The perils of mocking apparently remained active in Gary’s mind, for in May 2012, he published another screencast called “The Mock Obsession Problem” (paywall), in which he rewrites a mock-laden test to be “simpler, more direct, and with less indirection via mocks”. By July, his thoughts had evolved into a screencast called “Functioral Core, Imperative Shell”.
By November of that year, Gary’s thoughts had gelled into the now legendary “Boundaries” talk, which he presented at the 2012 Software Craftsmanship North America (SCNA) conference. Less than six minutes in, Gary cites J.B. Rainsberger’s “Integration Tests are a Scam”. He then expounds on his thesis that isolated tests are good for testing code with few dependencies but many cases or “code paths”, whereas integrated tests are good for testing code with many dependencies but few paths. If you skip to the 7:20 mark, he further stresses that functional code is inherently isolated, without mocks. Thus if we place our complex code (“interesting behaviors” in the words of Rainsberger) at the end of the call stack, by extracting its dependencies, we can isolate from the top rather than from the bottom (i.e. via deeper method calls rather than via mocks, as noted above). The practical ramification of all this is that we can get a lot of benefits by isolating complex logic behind a functional core with an imperative shell.
And I actually recently noticed that David Heinemeier Hansson had already made this argument in a 2014 talk he gave, which I had watched without really picking up on this segment where he talks about this very issue.
One Additional Caveat
So far, we’ve identified a couple of very specific cases for mocking dependencies:
- The dependency is a command rather than a query. (Our tests would have duplicative side-effects if we called through, going against DRY.)
- The dependency incurs a significant performance cost if we call through.
Behavioral vs. Semantic Functions
Another somewhat esoteric case that occurred to me is when you care about the dependency as an implementation detail rather than its behavior. For contrast, our standard deviation function cares about getting the right values out, regardless of which square root function implementation use.
But suppose a JSON API contains a value like { display_name: DisplayName.call(user) }
. The DisplayName
module is used in multiple places and has its own specs. From the perspective of our API, e.g. a Rails controller action, the details of the display name are irrelevant. It’s aware only that there’s the semantic notion of displaying a user name; it doesn’t care about the details of what formatting is done. This code cares about the semantic identity of DisplayName.call()

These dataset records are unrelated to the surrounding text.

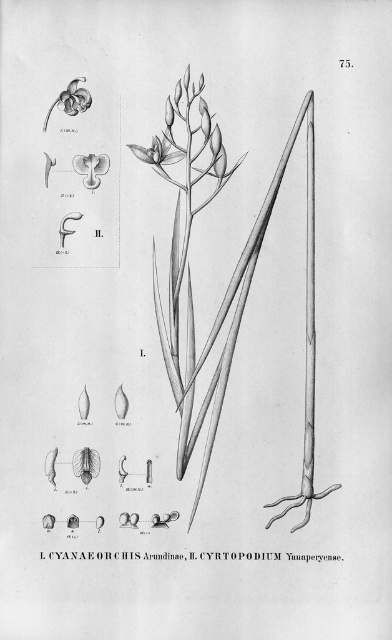 Question: Does matte white flower at upper left have a larger size compared to matte white orchid at upper left?

Choices:
 (A) yes
 (B) no

Answer: (B)

Question: Which point is closer to the camera?

Choices:
 (A) (157, 148)
 (B) (61, 93)

Answer: (B)

Question: Which object is the farthest from the matte white flower at upper left?

Choices:
 (A) matte white orchid at upper left
 (B) matte white flower at upper center

Answer: (A)

Question: Can you confirm if matte white flower at upper left is positioned above matte white orchid at upper left?

Choices:
 (A) yes
 (B) no

Answer: (B)

Question: Which point is closer to the camera?

Choices:
 (A) matte white orchid at upper left
 (B) matte white flower at upper left
 (C) matte white flower at upper center

Answer: (A)

Question: From the image, what is the correct spatial relationship of matte white flower at upper center in relation to matte white flower at upper left?

Choices:
 (A) above
 (B) below

Answer: (A) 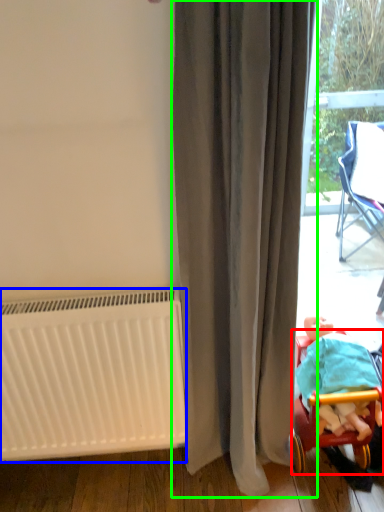 Question: Which is nearer to the furniture (highlighted by a red box)? radiator (highlighted by a blue box) or curtain (highlighted by a green box).

Choices:
 (A) radiator
 (B) curtain

Answer: (B) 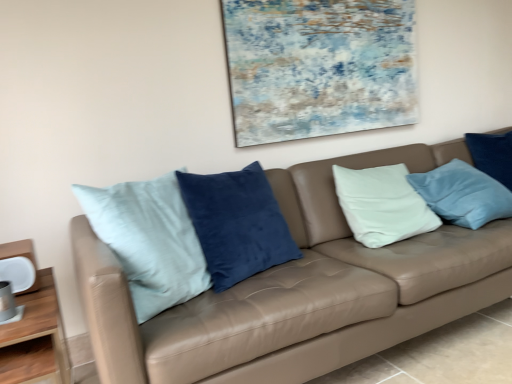 Question: Considering the positions of leather couch at center and textured canvas painting at upper center in the image, is leather couch at center taller or shorter than textured canvas painting at upper center?

Choices:
 (A) tall
 (B) short

Answer: (A)

Question: Choose the correct answer: Is leather couch at center inside textured canvas painting at upper center or outside it?

Choices:
 (A) inside
 (B) outside

Answer: (B)

Question: Based on their relative distances, which object is farther from the wooden table at lower left?

Choices:
 (A) textured canvas painting at upper center
 (B) leather couch at center
 (C) velvet blue pillow at right

Answer: (C)

Question: Estimate the real-world distances between objects in this image. Which object is farther from the velvet blue pillow at right?

Choices:
 (A) leather couch at center
 (B) textured canvas painting at upper center
 (C) wooden table at lower left

Answer: (C) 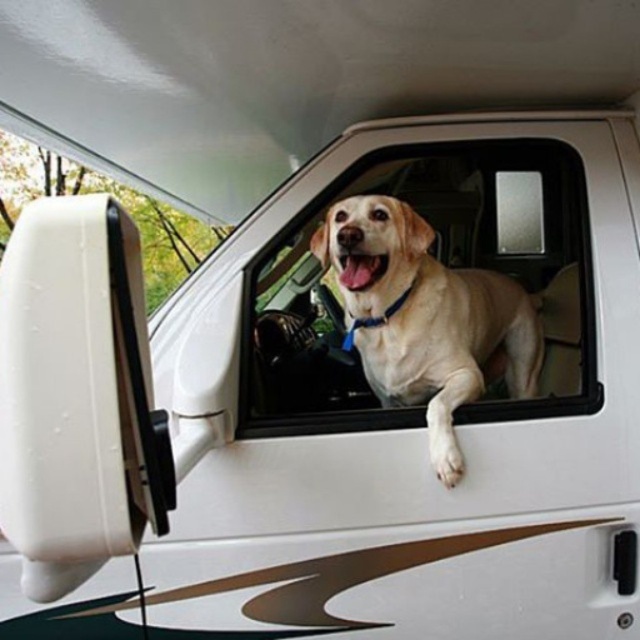 Question: Among these objects, which one is nearest to the camera?

Choices:
 (A) golden fur dog at center
 (B) light beige fabric car window at center

Answer: (A)

Question: Does light beige fabric car window at center have a smaller size compared to golden fur dog at center?

Choices:
 (A) no
 (B) yes

Answer: (A)

Question: Which point is closer to the camera?

Choices:
 (A) (420, 360)
 (B) (314, 404)

Answer: (A)

Question: Does light beige fabric car window at center appear on the right side of golden fur dog at center?

Choices:
 (A) yes
 (B) no

Answer: (B)

Question: From the image, what is the correct spatial relationship of light beige fabric car window at center in relation to golden fur dog at center?

Choices:
 (A) above
 (B) below

Answer: (A) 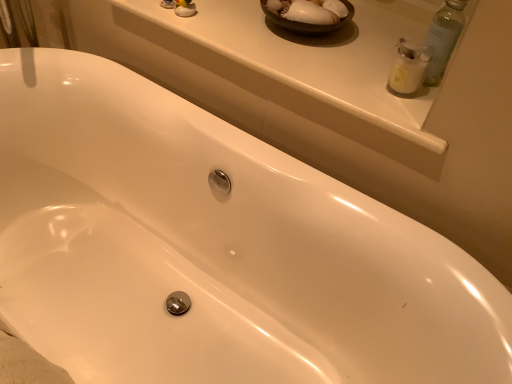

rather than the behavior. There’s a good case for mocking here, so that our specs don’t change if the behavior of DisplayName.call()
changes.
Another case for mocking would be a function that involves randomness, like UUID.generate()
. Though even then, there are other tricks here like re-seeding the random number generator in a global before
loop, as is typically done in Rails applications within the RSpec setup (Kernel.srand(config.seed)
), to get “deterministic randomness”.
Summary
Focus on the four goals of a good test suite. This is generally served by more integrated tests, which we decompose when performance, DRY-ness, combinatorial explosions, or general clarity dictates. Avoid the pervasive myth that every public method must be “unit tested”, or that it’s inherently bad to “re-test dependencies” by calling through them. And most of all, learn from those who’ve gone before and encapsulated a lifetime of wisdom into the written and spoken word.